> _TASK TO COMPLETE_:
Write out only the final part of the records below. It begins with the line that contains "Contattaci (669, 15)" and ends with the last line.

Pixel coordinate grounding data
┄┄┄┄┄┄┄┄┄┄┄┄┄┄┄┄┄┄┄┄

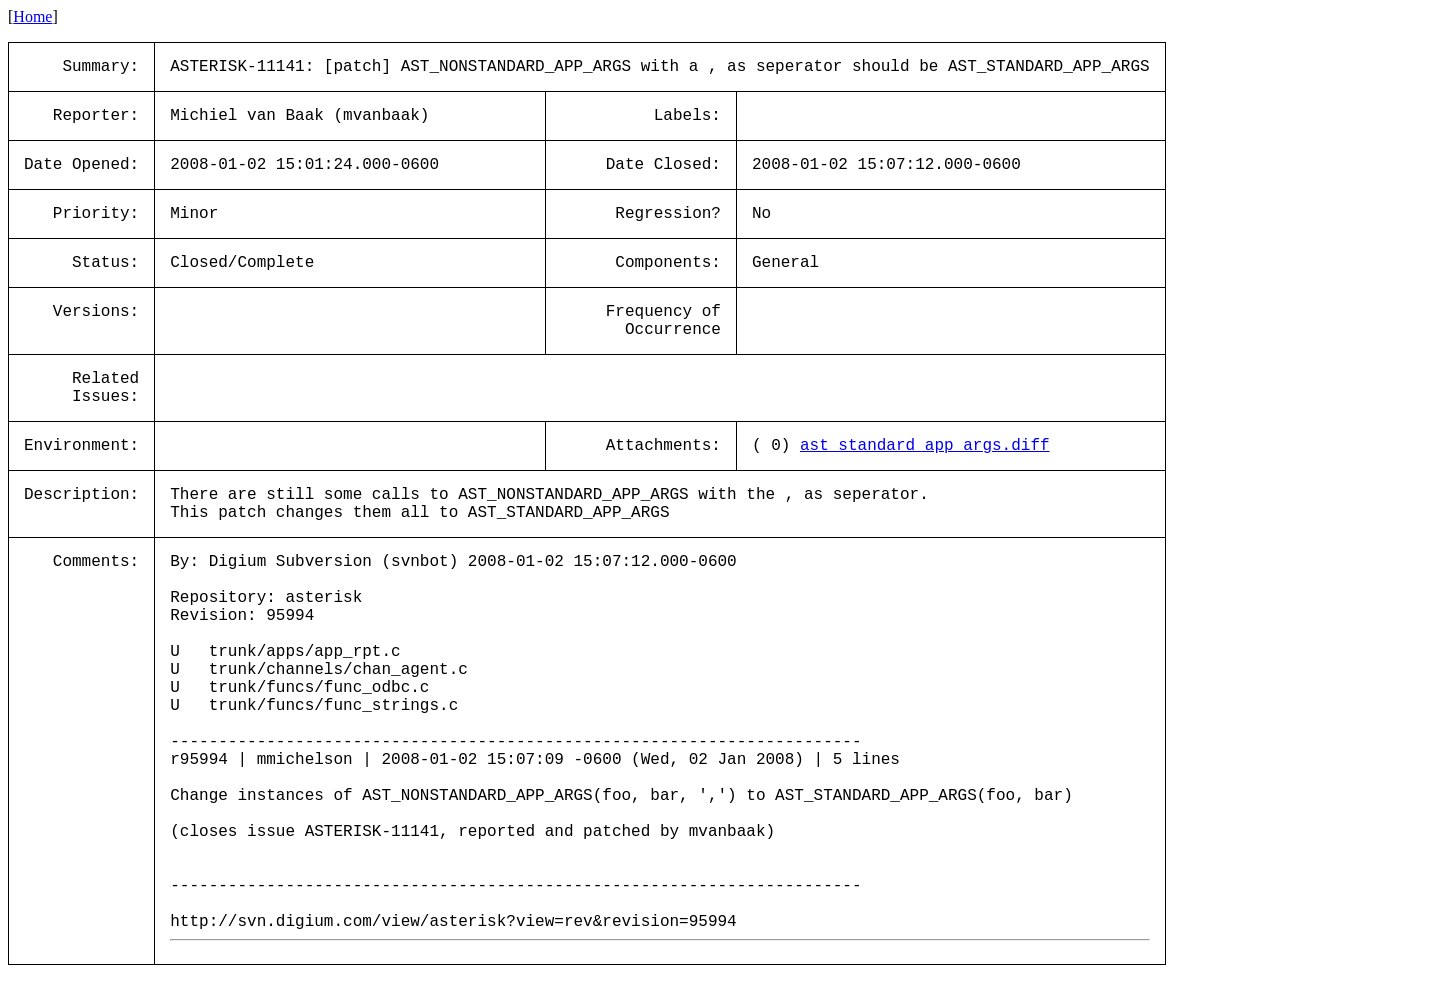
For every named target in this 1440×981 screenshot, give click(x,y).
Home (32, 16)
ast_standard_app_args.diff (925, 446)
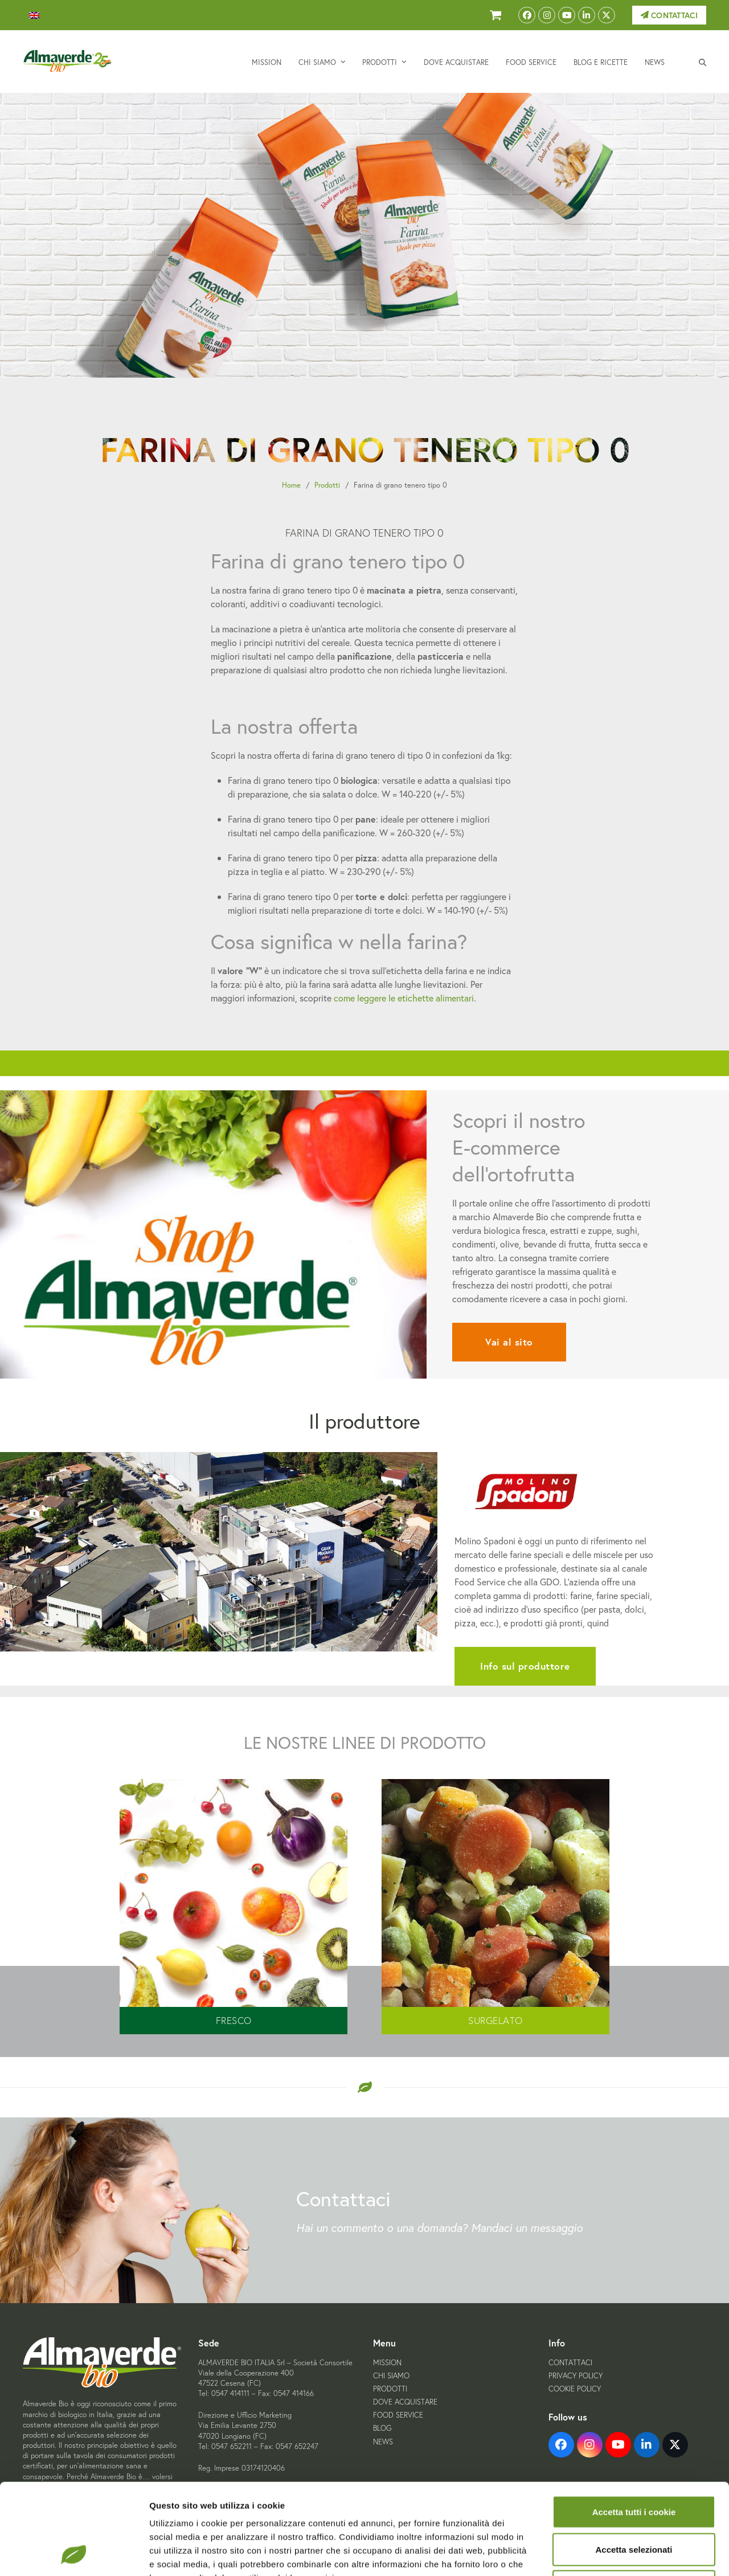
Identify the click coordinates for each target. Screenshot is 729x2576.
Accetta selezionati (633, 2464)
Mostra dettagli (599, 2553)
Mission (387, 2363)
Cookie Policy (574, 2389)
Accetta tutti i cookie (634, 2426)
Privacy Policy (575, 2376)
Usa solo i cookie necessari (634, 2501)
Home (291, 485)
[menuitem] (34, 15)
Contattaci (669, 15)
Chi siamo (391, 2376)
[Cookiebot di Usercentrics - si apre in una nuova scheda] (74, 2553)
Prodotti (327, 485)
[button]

┄┄┄┄┄┄┄┄┄┄┄┄┄┄┄┄┄┄┄┄

> _ANSWER TO THE EXERCISE_:
Contattaci (669, 15)
Chi siamo (391, 2376)
[Cookiebot di Usercentrics - si apre in una nuova scheda] (74, 2553)
Prodotti (327, 485)
[button]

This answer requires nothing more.